Data provided section start
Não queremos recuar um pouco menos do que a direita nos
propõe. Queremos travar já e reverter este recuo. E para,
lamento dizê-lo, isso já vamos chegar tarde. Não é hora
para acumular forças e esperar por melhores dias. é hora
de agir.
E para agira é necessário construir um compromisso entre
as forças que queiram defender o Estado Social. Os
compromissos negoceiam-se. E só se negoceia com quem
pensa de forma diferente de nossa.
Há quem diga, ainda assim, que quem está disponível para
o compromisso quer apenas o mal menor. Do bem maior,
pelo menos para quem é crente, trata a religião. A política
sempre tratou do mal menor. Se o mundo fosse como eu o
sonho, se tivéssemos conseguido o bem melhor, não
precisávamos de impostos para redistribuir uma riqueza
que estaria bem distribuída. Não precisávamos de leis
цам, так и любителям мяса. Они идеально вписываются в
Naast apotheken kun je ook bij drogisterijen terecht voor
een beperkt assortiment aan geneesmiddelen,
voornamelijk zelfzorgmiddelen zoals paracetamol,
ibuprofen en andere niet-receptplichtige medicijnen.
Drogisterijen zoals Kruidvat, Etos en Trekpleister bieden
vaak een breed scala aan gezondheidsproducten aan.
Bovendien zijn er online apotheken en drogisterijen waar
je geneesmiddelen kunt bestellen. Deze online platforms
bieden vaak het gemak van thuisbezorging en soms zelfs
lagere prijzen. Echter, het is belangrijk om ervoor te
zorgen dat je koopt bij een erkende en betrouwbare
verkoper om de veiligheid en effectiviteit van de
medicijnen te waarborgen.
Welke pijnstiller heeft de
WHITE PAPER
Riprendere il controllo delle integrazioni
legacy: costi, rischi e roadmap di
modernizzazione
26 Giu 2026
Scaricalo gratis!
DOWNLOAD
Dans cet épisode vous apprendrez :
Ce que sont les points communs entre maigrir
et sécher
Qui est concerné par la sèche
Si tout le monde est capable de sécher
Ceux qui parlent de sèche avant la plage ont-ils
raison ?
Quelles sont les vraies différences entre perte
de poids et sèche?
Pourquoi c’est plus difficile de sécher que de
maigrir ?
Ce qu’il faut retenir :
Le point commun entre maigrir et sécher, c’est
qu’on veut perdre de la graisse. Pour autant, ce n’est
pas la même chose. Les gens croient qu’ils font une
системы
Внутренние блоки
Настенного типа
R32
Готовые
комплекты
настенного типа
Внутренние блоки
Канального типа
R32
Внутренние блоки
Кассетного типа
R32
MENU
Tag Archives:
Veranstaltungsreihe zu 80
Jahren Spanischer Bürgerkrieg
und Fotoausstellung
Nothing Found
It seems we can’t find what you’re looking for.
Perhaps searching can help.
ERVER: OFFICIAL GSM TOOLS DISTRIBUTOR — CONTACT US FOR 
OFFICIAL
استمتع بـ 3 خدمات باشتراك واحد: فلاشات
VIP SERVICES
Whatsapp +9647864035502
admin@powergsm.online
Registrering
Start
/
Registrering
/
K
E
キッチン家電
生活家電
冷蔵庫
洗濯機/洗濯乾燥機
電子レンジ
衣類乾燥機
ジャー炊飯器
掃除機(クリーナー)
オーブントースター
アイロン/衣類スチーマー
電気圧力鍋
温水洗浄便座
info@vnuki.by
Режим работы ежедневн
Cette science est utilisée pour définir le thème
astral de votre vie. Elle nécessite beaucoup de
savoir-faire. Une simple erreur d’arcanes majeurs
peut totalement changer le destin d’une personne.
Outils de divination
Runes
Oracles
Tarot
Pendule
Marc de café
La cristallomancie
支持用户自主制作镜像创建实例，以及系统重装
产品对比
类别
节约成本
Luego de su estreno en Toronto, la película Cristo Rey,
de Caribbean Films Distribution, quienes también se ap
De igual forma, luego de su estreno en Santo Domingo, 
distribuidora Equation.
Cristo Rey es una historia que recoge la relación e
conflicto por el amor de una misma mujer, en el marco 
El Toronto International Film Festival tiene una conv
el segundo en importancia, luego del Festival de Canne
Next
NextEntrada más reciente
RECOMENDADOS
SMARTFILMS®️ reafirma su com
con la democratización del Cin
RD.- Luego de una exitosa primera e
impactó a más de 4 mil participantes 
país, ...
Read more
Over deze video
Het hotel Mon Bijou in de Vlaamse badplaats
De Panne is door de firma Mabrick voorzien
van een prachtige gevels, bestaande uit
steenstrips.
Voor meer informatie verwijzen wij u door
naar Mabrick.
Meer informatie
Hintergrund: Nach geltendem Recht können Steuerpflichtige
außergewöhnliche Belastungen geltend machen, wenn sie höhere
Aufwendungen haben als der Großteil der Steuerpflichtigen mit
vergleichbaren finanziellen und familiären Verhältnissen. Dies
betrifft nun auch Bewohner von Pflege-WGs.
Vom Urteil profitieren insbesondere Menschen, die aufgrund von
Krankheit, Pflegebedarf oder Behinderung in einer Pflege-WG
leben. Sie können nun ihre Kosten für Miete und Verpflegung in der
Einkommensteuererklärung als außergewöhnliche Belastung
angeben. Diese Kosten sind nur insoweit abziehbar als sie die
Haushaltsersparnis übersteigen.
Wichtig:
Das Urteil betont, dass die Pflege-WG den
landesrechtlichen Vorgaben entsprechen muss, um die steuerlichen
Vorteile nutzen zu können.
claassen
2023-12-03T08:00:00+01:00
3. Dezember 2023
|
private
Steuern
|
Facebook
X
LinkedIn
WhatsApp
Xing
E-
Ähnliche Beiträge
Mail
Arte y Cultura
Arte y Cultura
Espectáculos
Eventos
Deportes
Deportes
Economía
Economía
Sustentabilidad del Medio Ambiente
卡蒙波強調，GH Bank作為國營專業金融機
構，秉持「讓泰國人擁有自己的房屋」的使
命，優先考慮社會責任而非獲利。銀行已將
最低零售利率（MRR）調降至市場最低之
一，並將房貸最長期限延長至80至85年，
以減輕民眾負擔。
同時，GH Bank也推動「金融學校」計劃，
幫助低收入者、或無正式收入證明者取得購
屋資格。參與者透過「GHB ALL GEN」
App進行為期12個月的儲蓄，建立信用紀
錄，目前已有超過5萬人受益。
Data provided section end
* **Task statement**
Look through the data above. Find each line with the string "zoals" and copy it.

* **Exercise result**
voornamelijk zelfzorgmiddelen zoals paracetamol,
Drogisterijen zoals Kruidvat, Etos en Trekpleister bieden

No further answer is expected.